The Watsonville location is confirmed by William H. Brewer, who in his notebooks associated with the Geological Survey of California collections at UC/JEPS, noted it grew in "the laguna near Watsonville". On August 4th, 1861, Brewer left camp at San Juan Bautista, and rode to Santa Cruz, passing out of the mouth of the Pajaro river en route: he noted its presence. It is uncertain to which present day lake Brewer's reference to "the laguna" , Pinto Lake, Kelly Lake and Kelly Lake are candidates, while College Lake and Lake Tynan are similarly implicated (it was a time of no local placenames, and Brewer's party was of course making the first real maps!).
Today, Nuphar polysepala is extirpated from Santa Cruz County. The pre-settlement presence of Nuphar implies also that a boreal marsh florula might have been present locally, a habitat of course extirpated. Plants like Rorippa gambelii and Arenaria paludicola come to mind...were they once present also?
The San Francisco record is reported by Behr (1888, Flora of the vicinity of San Francisco) as near the "Marine Hospital", presumably some now filled pond on the present day Presidio. Brewer also collected Nuphar polysepala in Marin County (UC133092) at Olema Lake, Marin County on October 2nd, 1861. The recently revised Marin Flora does not report it extant there, and also reports other potentially extirpated sites in that county.

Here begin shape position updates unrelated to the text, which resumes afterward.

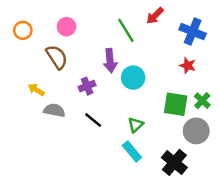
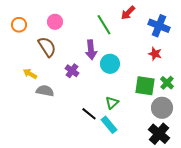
purple cross: (87, 86) -> (72, 71), turned -32
black line: (93, 120) -> (89, 114), moved
black cross: (174, 162) -> (159, 134), moved

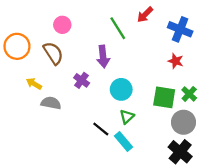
orange circle: (19, 25) -> (17, 46), moved, size x1.5
cyan circle: (110, 64) -> (121, 89), moved

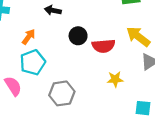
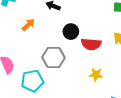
cyan pentagon: (33, 62) -> (32, 81), moved
gray hexagon: (62, 93) -> (54, 57), moved

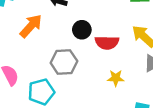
orange arrow: (28, 25) -> (31, 26), size x1.5

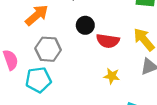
gray hexagon: (64, 62) -> (48, 49), moved

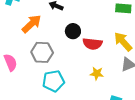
cyan pentagon: (38, 80) -> (53, 81), moved

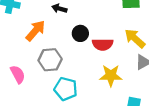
yellow star: (97, 74) -> (111, 76), size x1.5
cyan pentagon: (53, 81) -> (66, 89), turned 30

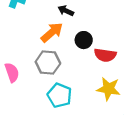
orange arrow: (35, 31) -> (52, 32), moved

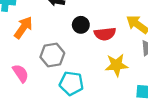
orange arrow: (52, 32) -> (23, 28), moved

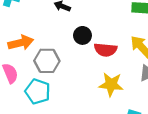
orange arrow: (23, 28) -> (21, 43), moved, turned 30
cyan pentagon: (71, 83) -> (38, 91), moved

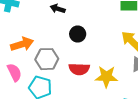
red semicircle: (106, 50) -> (79, 69), moved

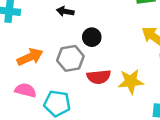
gray hexagon: (47, 59) -> (70, 58), moved
pink semicircle: (14, 72) -> (26, 90), turned -42

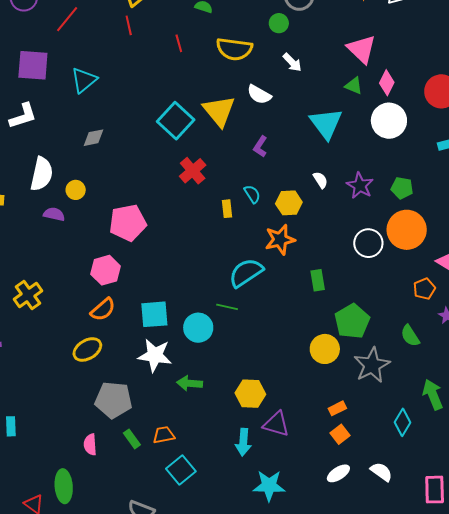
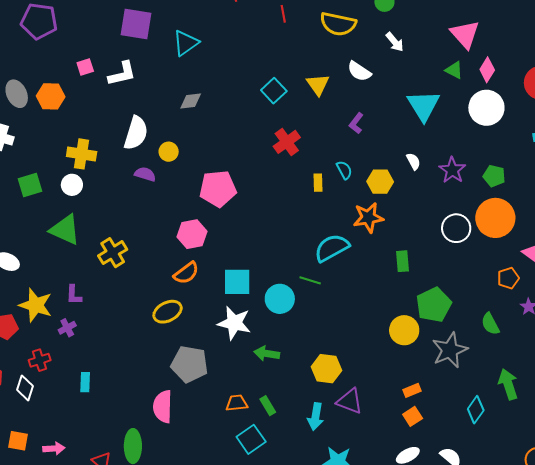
yellow triangle: (219, 111) -> (318, 85), size x0.7
cyan square: (176, 121) -> (274, 91), size x0.7
green rectangle: (132, 439) -> (268, 406), moved
pink semicircle: (90, 444) -> (163, 407), size x1.5

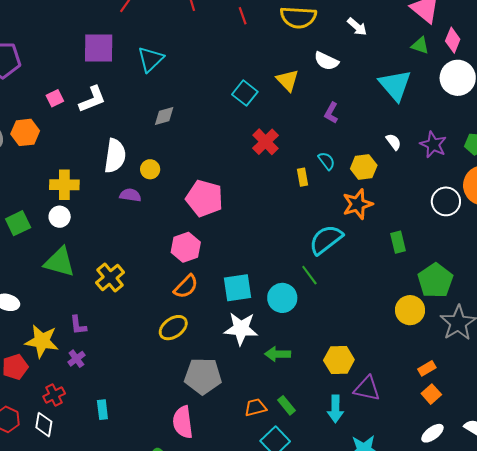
pink pentagon: (218, 189) -> (204, 198), turned 30
green line: (310, 280) -> (309, 275), turned 45

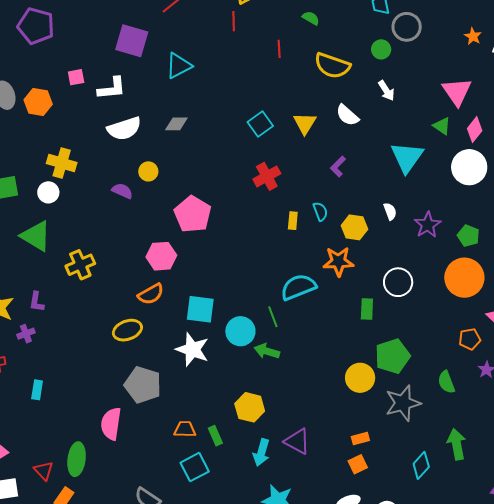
white semicircle: (115, 156) -> (124, 129), moved, turned 48
white circle: (446, 201) -> (398, 282), moved
green arrow: (278, 354) -> (267, 351), moved
yellow hexagon: (339, 360) -> (250, 407), moved

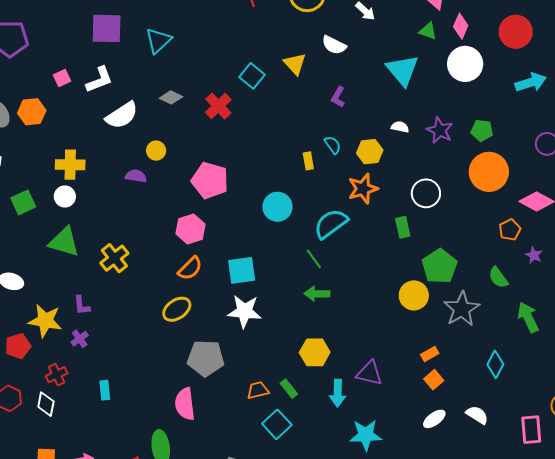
gray diamond: (176, 124) -> (171, 97), turned 40
red cross: (267, 176) -> (218, 106), moved
white semicircle: (390, 211) -> (400, 127), turned -42
cyan circle: (240, 331) -> (277, 207), moved
green arrow: (457, 444) -> (528, 317), moved

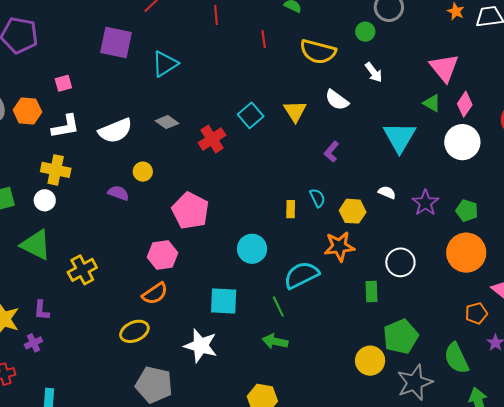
white L-shape: (99, 80) -> (66, 126), moved
cyan square: (242, 270) -> (224, 301), moved
green semicircle: (498, 277) -> (456, 358), size x1.4

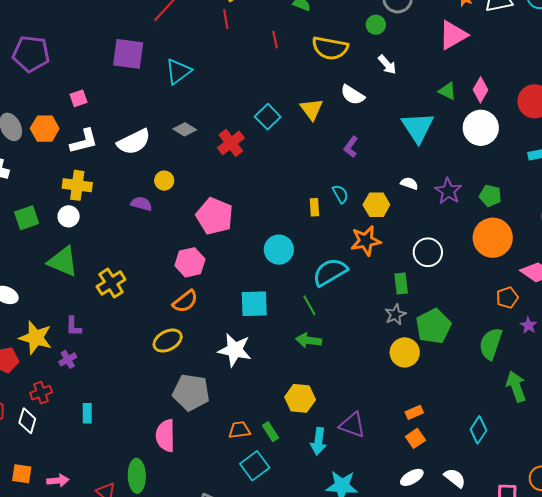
pink triangle: (444, 68) -> (453, 35), moved, turned 44
green semicircle: (456, 358) -> (491, 344), turned 48
gray star: (415, 383) -> (395, 315), moved, size x0.6

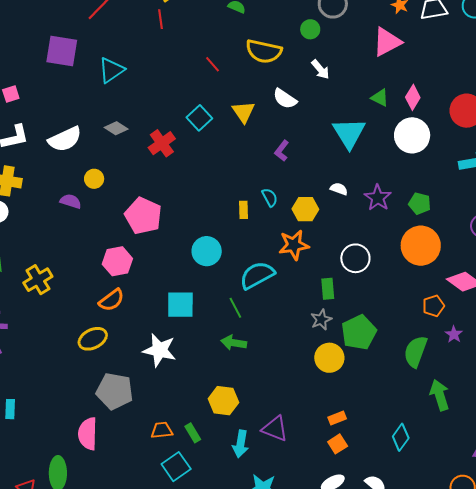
red line: (275, 40) -> (212, 64), moved, turned -30

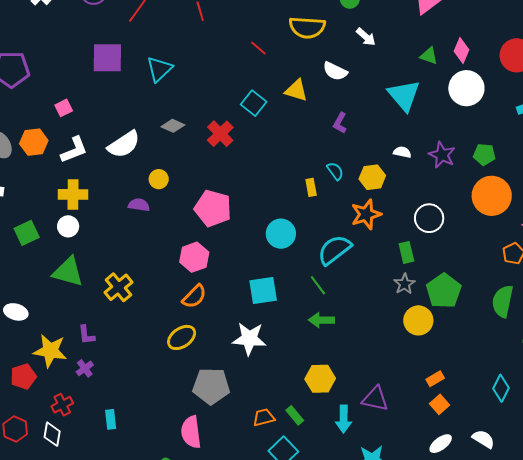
yellow triangle: (243, 112) -> (296, 90), turned -30

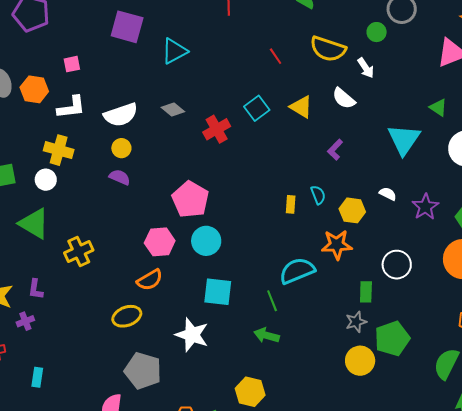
white arrow: (366, 37) -> (366, 68), moved
yellow circle: (159, 179) -> (121, 148), moved
cyan circle: (281, 234) -> (206, 241), moved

Overall, the collective record indicates that many former coastal sites for Nuphar polysepala
are now extirpated, as are other lowland sites. I have seen Nuphar polysepala in the vicinity of Locke, San Joaquin County as recently as the early 1970s – is it still extant in the Delta, or has it succumbed there to salinization? Perhaps Nuphar polysepala
belongs on CNPS List 2 to insure it is afforded adequate assessment
1 comment:
Dean,
you could always come to CAS and look at the specimens you need data from... or send an email and a curatorial assistant like myself will get you the info you need-- it would be easy enough to check if there are any specimens of yellow pond lily from SC Co. But our plants are slowly making their way onto the consortium website now-- VERY slowly.
I just came across your blog while trying to find out information about Wright's Lake and Stebbins (who I'm slightly obsessed with). I didn't know Jack Major stayed up there too. I became interested in both of them while working in the Davis herbarium as an undergrad (I started my first botany class literally a few months after they both died, so I never got to meet them) and later lived in a house in Davis of a professor whose family had been friends with both of them. I was camping up at Wright's Lake yesterday-- still quite snowy and very full of mosquitos.